In her first full season as a varsity softball player, The Dalles Wahtonka graduate Kella DeHart proved she belonged.
What fueled her drive to succeed was the fact that she had to fight, scratch and claw for playing time, being limited to minor varsity roles in her first three seasons, before making a big splash this year as an all-league second baseman and middle-of-the-order hitter.
She now will test the waters at the next level, earning a scholarship to play softball at Blue Mountain Community College.
“I think coming out this year even though knowing I had a spot on varsity due to being a senior, it gave me the drive to prove to the varsity coaches that I belonged,” DeHart said. “It gave me a chance to also prove to myself that I can be up here and hold my own.”

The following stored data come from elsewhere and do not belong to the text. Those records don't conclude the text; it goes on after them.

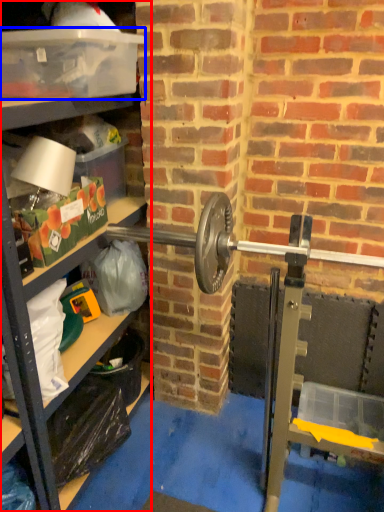 Question: Which point is closer to the camera, shelf (highlighted by a red box) or box (highlighted by a blue box)?

Choices:
 (A) shelf
 (B) box

Answer: (A) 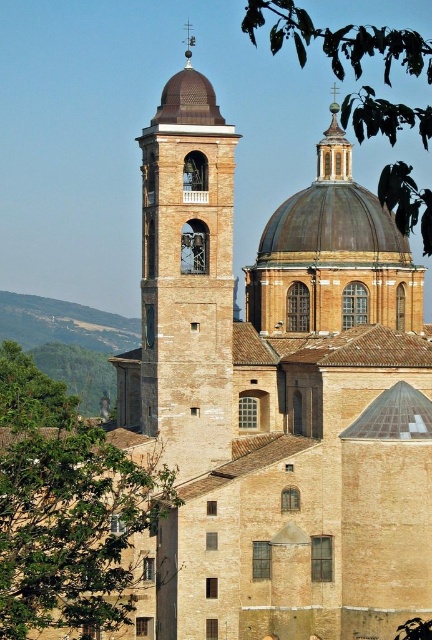 Is green leafy tree at left to the right of green leafy tree at upper center from the viewer's perspective?

In fact, green leafy tree at left is to the left of green leafy tree at upper center.

Is the position of green leafy tree at left more distant than that of green leafy tree at upper center?

Yes, green leafy tree at left is further from the viewer.

Is point (123, 538) closer to camera compared to point (361, 109)?

No, it is not.

The height and width of the screenshot is (640, 432). I want to click on green leafy tree at left, so click(x=66, y=509).

Which is behind, point (29, 544) or point (222, 349)?

The point (222, 349) is more distant.

Which is below, green leafy tree at left or beige stone bell tower at center?

Positioned lower is green leafy tree at left.

Locate an element on the screen. Image resolution: width=432 pixels, height=640 pixels. green leafy tree at left is located at coordinates (66, 509).

Does beige stone bell tower at center appear over green leafy tree at upper center?

Actually, beige stone bell tower at center is below green leafy tree at upper center.

Which is more to the right, beige stone bell tower at center or green leafy tree at upper center?

green leafy tree at upper center

Does point (216, 426) come closer to viewer compared to point (365, 92)?

Yes, it is.

What are the coordinates of `beige stone bell tower at center` in the screenshot? It's located at (187, 275). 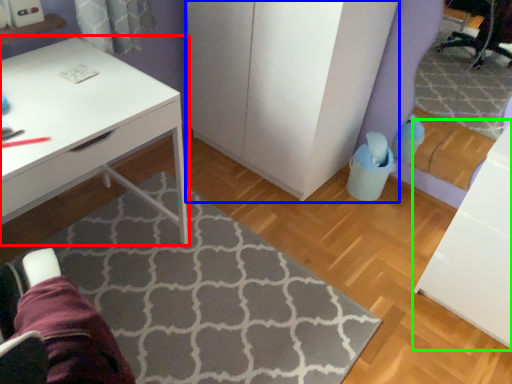 Question: Which object is the farthest from desk (highlighted by a red box)? Choose among these: dresser (highlighted by a blue box) or file cabinet (highlighted by a green box).

Choices:
 (A) dresser
 (B) file cabinet

Answer: (B) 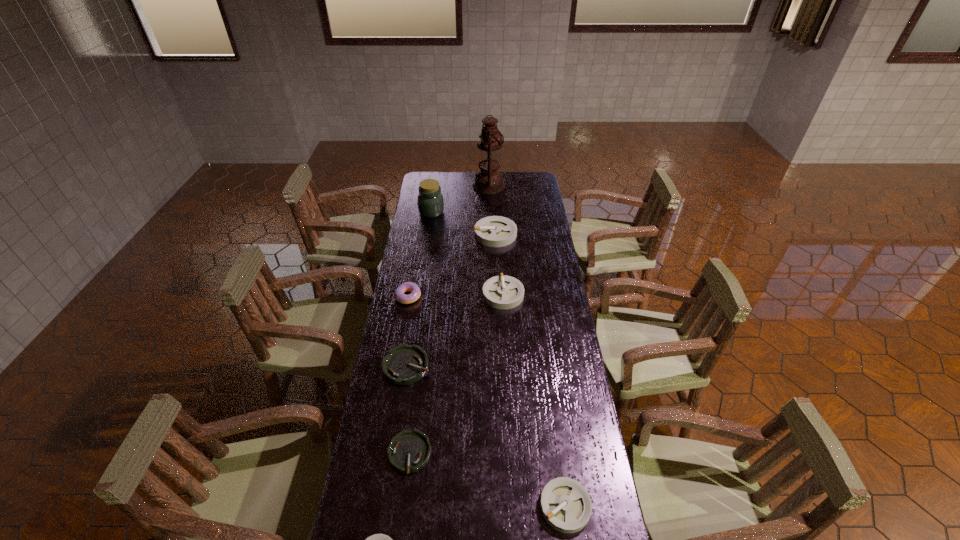 Locate which ashtray is the second closest to the tallest ashtray. Please provide its 2D coordinates. Your answer should be formatted as a tuple, i.e. [(x, y)], where the tuple contains the x and y coordinates of a point satisfying the conditions above.

[(403, 365)]

The height and width of the screenshot is (540, 960). Identify the location of the closest gray ashtray to the eighth shortest object. (493, 231).

Select which gray ashtray appears as the fourth closest to the pink doughnut. Please provide its 2D coordinates. Your answer should be formatted as a tuple, i.e. [(x, y)], where the tuple contains the x and y coordinates of a point satisfying the conditions above.

[(377, 539)]

Identify which green ashtray is the nearest to the doughnut. Please provide its 2D coordinates. Your answer should be formatted as a tuple, i.e. [(x, y)], where the tuple contains the x and y coordinates of a point satisfying the conditions above.

[(403, 365)]

Where is `green ashtray that can be found as the closest to the doughnut`? Image resolution: width=960 pixels, height=540 pixels. green ashtray that can be found as the closest to the doughnut is located at coordinates (403, 365).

DeHart along with teammate Melanie Taphouse, also a scholarship recipient, will join a BMCC team that went 13-25 last year.

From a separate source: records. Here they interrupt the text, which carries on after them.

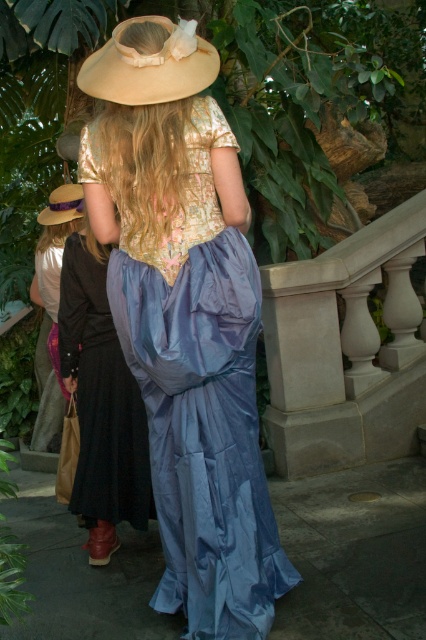 Question: From the image, what is the correct spatial relationship of shiny blue fabric dress at center in relation to matte blue dress at center?

Choices:
 (A) left
 (B) right

Answer: (B)

Question: Which object is closer to the camera taking this photo?

Choices:
 (A) beige fabric hat at upper center
 (B) matte black dress at left
 (C) matte blue dress at center

Answer: (A)

Question: Among these objects, which one is nearest to the camera?

Choices:
 (A) shiny blue fabric dress at center
 (B) beige fabric hat at upper center

Answer: (B)

Question: Considering the real-world distances, which object is closest to the matte black dress at left?

Choices:
 (A) matte blue dress at center
 (B) beige fabric hat at upper center
 (C) brown straw cowboy hat at upper left

Answer: (C)

Question: Is matte blue dress at center above matte black dress at left?

Choices:
 (A) yes
 (B) no

Answer: (B)

Question: Is beige fabric hat at upper center closer to camera compared to brown straw cowboy hat at upper left?

Choices:
 (A) yes
 (B) no

Answer: (A) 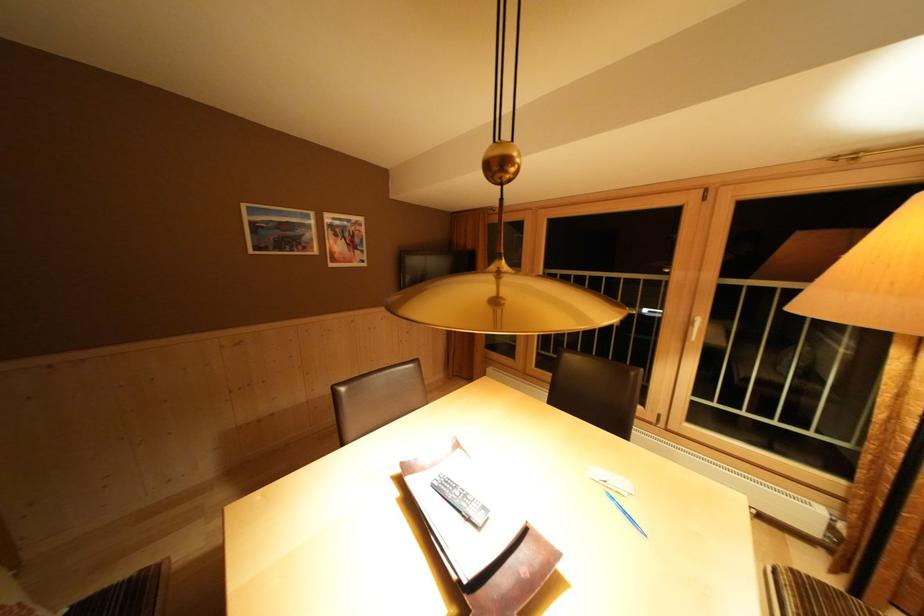 Where would you turn the white door handle? Please return your answer as a coordinate pair (x, y).

(709, 331)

In Northwest Athletic Association of Community Colleges play, the Timberwolves went 7-21 in the Eastern Division to finish in sixth place.
With a solid senior campaign under her belt, DeHart, who nailed her tryout last fall, is going into the season with a chip on her shoulders.
“It has pushed me a lot to go out to Blue Mountain with more purpose,” DeHart said. “I see their starting second baseman and starting shortstop there and I am going in, even though they have been there a year over me with experience in college ball, I am going in headstrong wanting to fight for a position.”
On the season, DeHart hit better than .300 on the season, showing she could swing the bat to all fields, lay down an occasional bunt and steal bases.
In the field, the scrappy second baseman was never shy about making the diving stop or the fundamental plays to help her pitchers.
One of her highlights came in a pivotal contest on April 20 against No. 1-ranked Pendleton.
With the game tied 3-3 in the top of the fourth inning, DeHart roped a grand slam over the centerfield fence to give TDW a 7-3 lead on its way to a 9-8 victory and an afternoon split.
She is hopeful to bring in all of those intangibles to Blue Mountain along with a pedigree of winning and a firm grasp of the fundamentals.
“They are getting a player who is headstrong and never gives up, is always ready to compete, head-up and is ready to play the game,” DeHart said. “I am excited to see how the coaches down there push me 10 times more to compete at the college level and keep me going.”
One thing about playing in the Columbia River Conference with Pendleton, Hermiston and Hood River Valley; the stiff level of competition is ideal in preparing athletes for success at the next stage.
Pendleton won a state championship in 2012, Hermiston advanced all the way to the state championship game this season and TDW just had a string of five consecutive semifinal berths cut short this year.
TDW graduate and 2013 All-American pitcher Ann Marie Guischer was a beneficiary of playing on a bigger stage with her stout season at Mount Hood Community College.
It could bode well for both DeHart and Taphouse.
“I think the conference that The Dalles is in is great for helping athletes perform at their best because it has some tough teams to play against,” Guischer said. “You have to perform at your best in order to be successful. You could not take any team lightly.”
It is one thing to break in with a winning attitude and a fresh outlook on the skill level, but DeHart is well aware of the amount of work needed to crack the starting lineup as a mainstay over the next two seasons.
She is prepared to roll up her sleeves and dive in.
“I think the main thing I will have to focus on is the speed difference, because as we have seen this year, a lot of our league pitchers vary from really fast to really slow,” DeHart said. “We don’t have that median where in college you will have an all-around mix of everything. I think I am going to have to adjust to all three of the different speeds, but I am ready for the challenge.”
The Dalles Wahtonka head coach Steve Garrett takes pride in knowing that his philosophies help foster college and life ready athletes.
Garrett wants them to be standouts on the field, but off-field behavior shows other players, coaches and schools they are getting solid citizens.
“I think Mel and Kella will do well up there,” Garrett said. “It is going to take some adjusting, so they need to be prepared for that. Will they be all-stars? I don’t know, but I think they will contribute. It all comes down to them putting in the work to improve every time they step on the field.”
DeHart plans to major in pediatric nursing and once her two years are completed, she will transfer to a four-year college.
She is thankful for an opportunity to put her skills to use. These last four years of softball have taught her so many valuable lessons in life.
Her biggest hope, however, is to show the athletes coming up through the pipeline that with perseverance and drive, no person can be stopped.
“I say to all of the younger kids to never give up,” DeHart said. “I had the odds against me all the way through high school. People never expected me to get a scholarship or anything like that, so I encourage them to never give up and if you have something that you want to do, pursue it with everything you got.”